● **WHAT THIS TASK INVOLVES**
Restate the listing below word for word, pictures excluded.

● **RECORDS SUPPLIED**
********

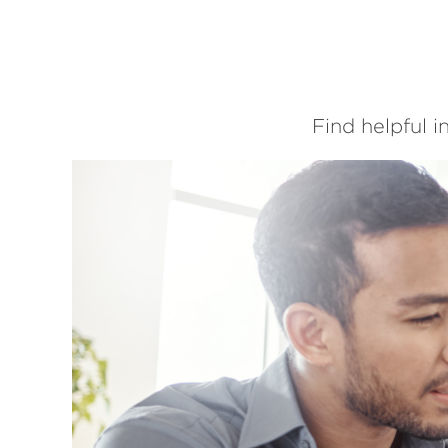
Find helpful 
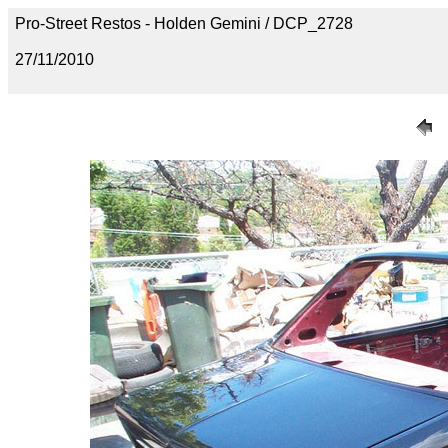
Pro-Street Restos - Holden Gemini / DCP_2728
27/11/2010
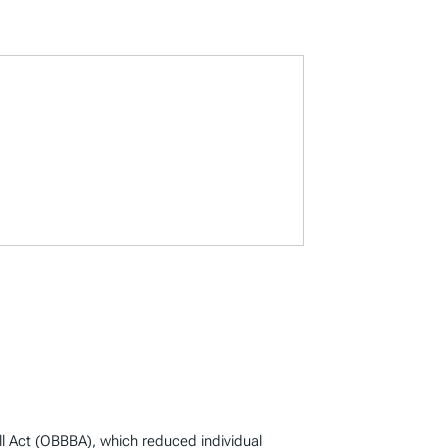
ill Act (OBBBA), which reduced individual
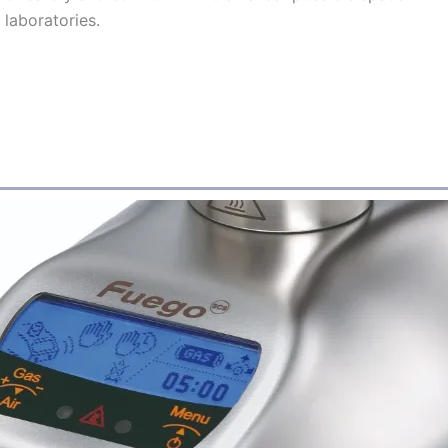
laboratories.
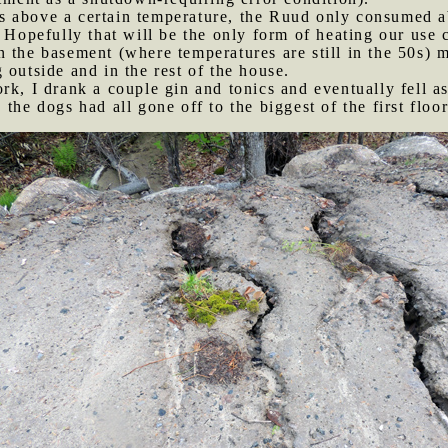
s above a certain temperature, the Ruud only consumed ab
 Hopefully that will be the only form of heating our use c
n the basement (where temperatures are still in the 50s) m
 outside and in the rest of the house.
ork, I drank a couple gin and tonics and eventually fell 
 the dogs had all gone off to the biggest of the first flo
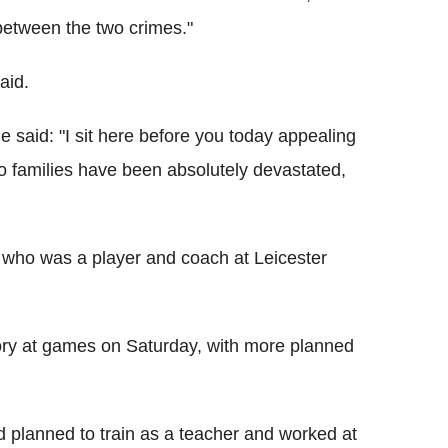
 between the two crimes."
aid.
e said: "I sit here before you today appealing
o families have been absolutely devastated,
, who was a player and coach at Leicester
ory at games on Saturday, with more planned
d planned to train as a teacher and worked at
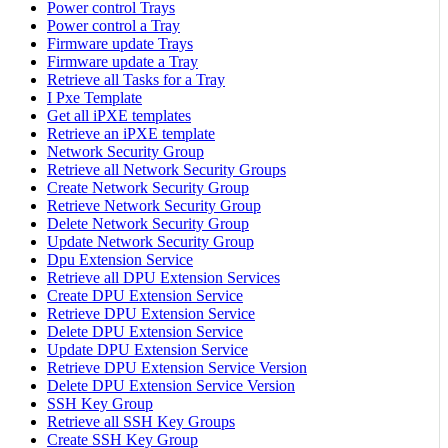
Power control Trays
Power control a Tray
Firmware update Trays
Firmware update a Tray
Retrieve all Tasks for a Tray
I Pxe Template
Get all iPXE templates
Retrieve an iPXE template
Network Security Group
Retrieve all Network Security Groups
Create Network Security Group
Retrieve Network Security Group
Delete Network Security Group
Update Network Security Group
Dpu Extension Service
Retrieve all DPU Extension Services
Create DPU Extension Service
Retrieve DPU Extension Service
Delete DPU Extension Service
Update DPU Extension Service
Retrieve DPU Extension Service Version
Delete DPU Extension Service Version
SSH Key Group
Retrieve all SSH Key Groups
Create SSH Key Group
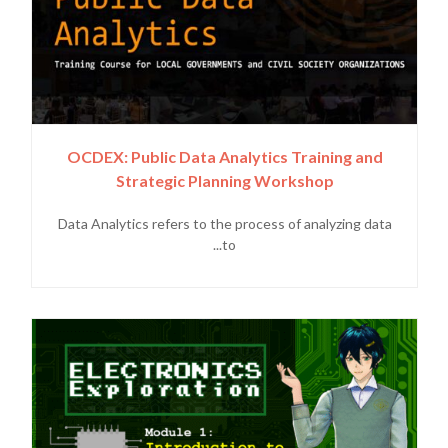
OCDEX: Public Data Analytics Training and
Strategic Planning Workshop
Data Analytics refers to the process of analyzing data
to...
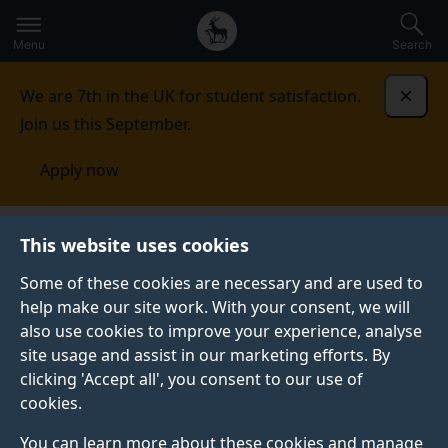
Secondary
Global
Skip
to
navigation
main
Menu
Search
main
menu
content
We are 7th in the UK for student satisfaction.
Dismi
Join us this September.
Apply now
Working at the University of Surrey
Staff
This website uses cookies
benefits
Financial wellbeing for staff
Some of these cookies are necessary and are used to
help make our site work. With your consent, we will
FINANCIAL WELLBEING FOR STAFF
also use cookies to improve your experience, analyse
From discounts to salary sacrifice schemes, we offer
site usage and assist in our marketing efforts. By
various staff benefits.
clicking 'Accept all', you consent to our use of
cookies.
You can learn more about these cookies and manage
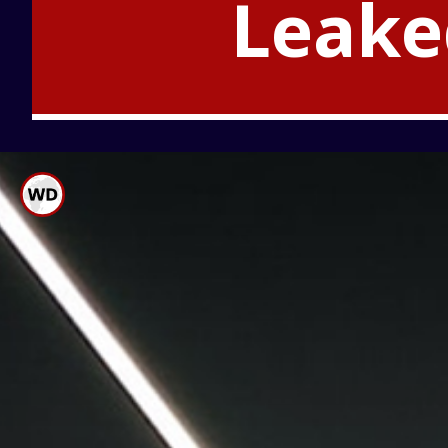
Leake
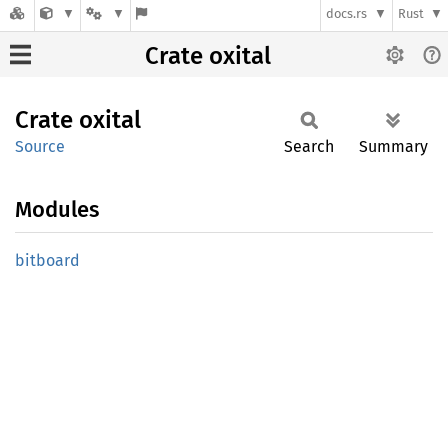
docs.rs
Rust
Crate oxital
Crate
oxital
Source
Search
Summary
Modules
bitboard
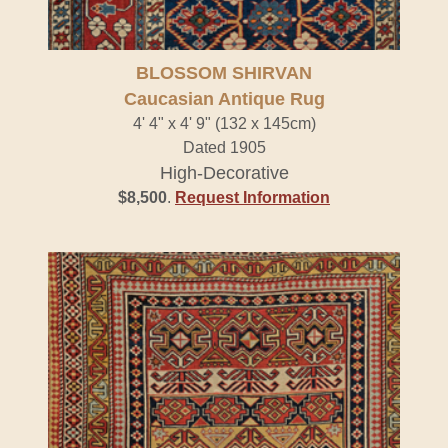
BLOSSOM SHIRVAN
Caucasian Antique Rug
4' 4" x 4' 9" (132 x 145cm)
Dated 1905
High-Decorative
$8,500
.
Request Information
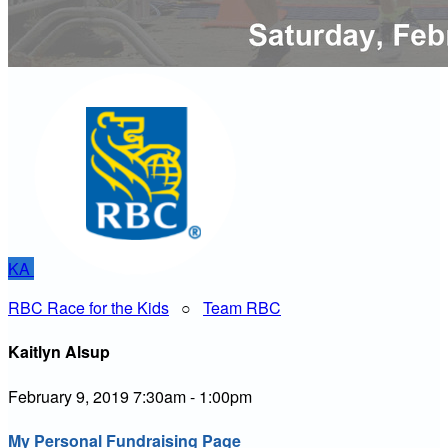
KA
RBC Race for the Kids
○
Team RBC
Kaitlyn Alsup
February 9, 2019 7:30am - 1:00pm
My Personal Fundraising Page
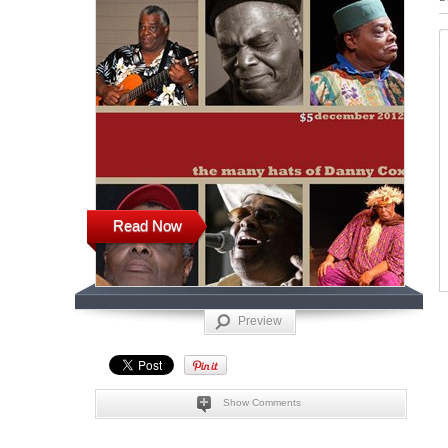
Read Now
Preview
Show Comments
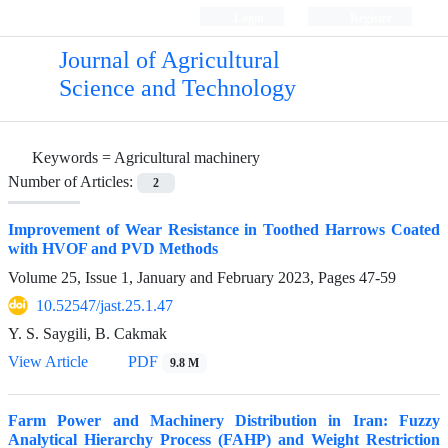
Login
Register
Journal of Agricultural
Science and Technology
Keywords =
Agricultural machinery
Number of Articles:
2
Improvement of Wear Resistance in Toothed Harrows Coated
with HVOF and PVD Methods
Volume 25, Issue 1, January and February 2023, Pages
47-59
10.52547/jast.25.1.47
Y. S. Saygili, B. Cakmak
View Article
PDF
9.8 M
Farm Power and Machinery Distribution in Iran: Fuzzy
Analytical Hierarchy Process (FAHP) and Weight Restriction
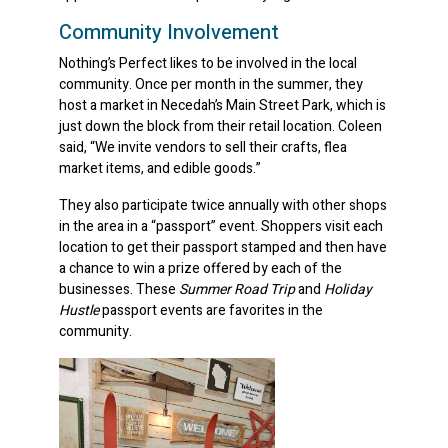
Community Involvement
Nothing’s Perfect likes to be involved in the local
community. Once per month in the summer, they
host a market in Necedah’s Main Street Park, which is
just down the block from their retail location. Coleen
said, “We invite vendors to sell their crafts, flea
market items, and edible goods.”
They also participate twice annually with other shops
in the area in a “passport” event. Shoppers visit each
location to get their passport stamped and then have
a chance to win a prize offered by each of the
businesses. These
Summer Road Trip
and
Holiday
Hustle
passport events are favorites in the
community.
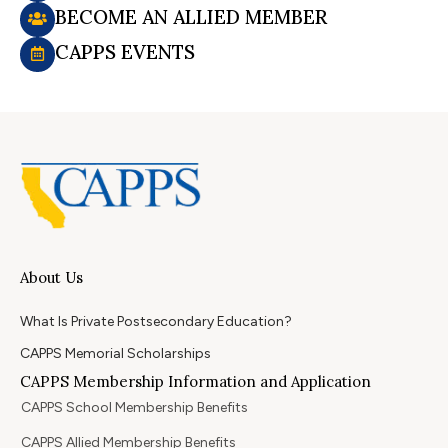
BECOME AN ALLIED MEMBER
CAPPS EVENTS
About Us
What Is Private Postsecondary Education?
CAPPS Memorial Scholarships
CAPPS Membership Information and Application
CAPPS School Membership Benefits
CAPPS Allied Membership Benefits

********

● **EXERCISE SOLUTION**
Find helpful 
Pro-Street Restos - Holden Gemini / DCP_2728
27/11/2010
ill Act (OBBBA), which reduced individual
laboratories.
s above a certain temperature, the Ruud only consumed ab
 Hopefully that will be the only form of heating our use c
n the basement (where temperatures are still in the 50s) m
 outside and in the rest of the house.
ork, I drank a couple gin and tonics and eventually fell 
 the dogs had all gone off to the biggest of the first flo
 between the two crimes."
aid.
e said: "I sit here before you today appealing
o families have been absolutely devastated,
, who was a player and coach at Leicester
ory at games on Saturday, with more planned
d planned to train as a teacher and worked at
Power control Trays
Power control a Tray
Firmware update Trays
Firmware update a Tray
Retrieve all Tasks for a Tray
I Pxe Template
Get all iPXE templates
Retrieve an iPXE template
Network Security Group
Retrieve all Network Security Groups
Create Network Security Group
Retrieve Network Security Group
Delete Network Security Group
Update Network Security Group
Dpu Extension Service
Retrieve all DPU Extension Services
Create DPU Extension Service
Retrieve DPU Extension Service
Delete DPU Extension Service
Update DPU Extension Service
Retrieve DPU Extension Service Version
Delete DPU Extension Service Version
SSH Key Group
Retrieve all SSH Key Groups
Create SSH Key Group
OCDEX: Public Data Analytics Training and
Strategic Planning Workshop
Data Analytics refers to the process of analyzing data
to...
Secondary
Global
Skip
to
navigation
main
Menu
Search
main
menu
content
We are 7th in the UK for student satisfaction.
Dismi
Join us this September.
Apply now
Working at the University of Surrey
Staff
This website uses cookies
benefits
Financial wellbeing for staff
Some of these cookies are necessary and are used to
help make our site work. With your consent, we will
FINANCIAL WELLBEING FOR STAFF
also use cookies to improve your experience, analyse
From discounts to salary sacrifice schemes, we offer
site usage and assist in our marketing efforts. By
various staff benefits.
clicking 'Accept all', you consent to our use of
cookies.
You can learn more about these cookies and manage
Leake
docs.rs
Rust
Crate oxital
Crate
oxital
Source
Search
Summary
Modules
bitboard
BLOSSOM SHIRVAN
Caucasian Antique Rug
4' 4" x 4' 9" (132 x 145cm)
Dated 1905
High-Decorative
$8,500
.
Request Information
KA
RBC Race for the Kids
○
Team RBC
Kaitlyn Alsup
February 9, 2019 7:30am - 1:00pm
My Personal Fundraising Page
Read Now
Preview
Show Comments
Login
Register
Journal of Agricultural
Science and Technology
Keywords =
Agricultural machinery
Number of Articles:
2
Improvement of Wear Resistance in Toothed Harrows Coated
with HVOF and PVD Methods
Volume 25, Issue 1, January and February 2023, Pages
47-59
10.52547/jast.25.1.47
Y. S. Saygili, B. Cakmak
View Article
PDF
9.8 M
Farm Power and Machinery Distribution in Iran: Fuzzy
Analytical Hierarchy Process (FAHP) and Weight Restriction
Community Involvement
Nothing’s Perfect likes to be involved in the local
community. Once per month in the summer, they
host a market in Necedah’s Main Street Park, which is
just down the block from their retail location. Coleen
said, “We invite vendors to sell their crafts, flea
market items, and edible goods.”
They also participate twice annually with other shops
in the area in a “passport” event. Shoppers visit each
location to get their passport stamped and then have
a chance to win a prize offered by each of the
businesses. These
Summer Road Trip
and
Holiday
Hustle
passport events are favorites in the
community.
BECOME AN ALLIED MEMBER
CAPPS EVENTS
About Us
What Is Private Postsecondary Education?
CAPPS Memorial Scholarships
CAPPS Membership Information and Application
CAPPS School Membership Benefits
CAPPS Allied Membership Benefits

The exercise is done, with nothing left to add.